Detective Inspector Joona Linna is back in The Nightmare, Lars Kepler’s latest, read by Mark Bramhall. Linna, who has the complex appeal of Stieg Larsson’s Mikael Blomkvist and the intensity of Jo Nesbø’s Harry Hole, without the excess baggage, is faced with two odd deaths: the drowning of peace activist Penelope Fernandez’s sister, found in dry clothes on an abandoned pleasure boat, and the suicide or murder of the overseer of Swedish weapons exports. As Linna begins to connect the deaths, he and his team burrow into a brutal world of political cover-ups and covert arms shipments directed by a merciless Italian weapons dealer who revels in the havoc, mental and physical, that he wreaks.
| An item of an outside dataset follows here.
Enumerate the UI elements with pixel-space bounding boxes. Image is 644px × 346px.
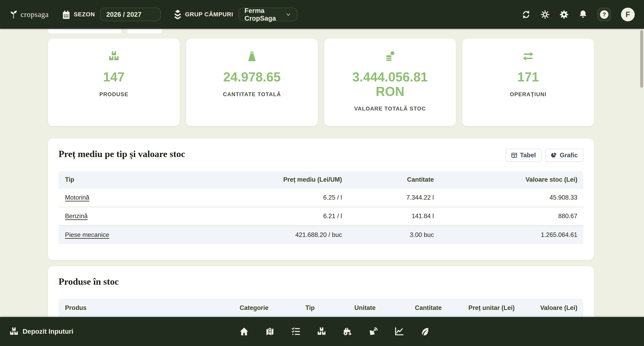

The Nordic thriller gene is certainly part of the literary DNA of Lars Keplar (the nom de plume of a Swedish writing couple). This is crime fiction with real depth, multifaceted characters and a relentless, pounding pace.
A WASP’S NEST
Seating Arrangements, Maggie Shipstead’s wonderfully rendered debut novel, is a smart, witty comedy of manners unafraid of looking at some of the baser modalities of Brahmin behavior. We’re on an exclusive Island off Cape Cod, where upper-crust WASPs summer with their families, where Winn Van Meter will walk his eldest daughter down the aisle in just two days. What should be a joy-filled, if gin-soaked, idyll teeters on catastrophe when Winn’s middle-aged lust for one of his daughter’s gorgeous, flirtatious bridesmaids overrides his staid good sense and good manners. Of course, there are other lurking family frailties: The blissful bride is seven months pregnant, her younger sister has been thrown over by the son of one of Winn’s Harvard classmates and Winn just can’t get into the island’s most elite golf club—a disappointment that says volumes about his priorities and pale passions. Arthur Morey’s delivery of Shipstead’s pitch-perfect prose is pitch-perfect itself.
TOP PICK IN AUDIO
M.L. Stedman’s assured first novel, The Light Between Oceans, begins on a spit of an island miles off Australia’s western coast where Tom Sherbourne, wanting peace after his harrowing years in the trenches of WWI, becomes lighthouse keeper in 1920. He brings Isabel, the feisty, loving, local girl he’s married, to his isolated haven, and life is happy. But after four years and three devastating miscarriages, Isabel’s buoyant spirit is worn to a despondent nub. When a boat washes up holding a dead man and a crying baby, Isabel sees the child now lying in her arms as a “gift from God.” She wants the little girl; Tom wants to tell the authorities. By never passing judgment on her eloquently drawn characters, Stedman puts you in their lives and them in your heart as the consequences of their decision play out in a wrenching, beautifully wrought arc of inevitability. I cried my eyes out as Noah Taylor’s superbly nuanced reading came to an end, not wanting to leave these tragic, compelling characters.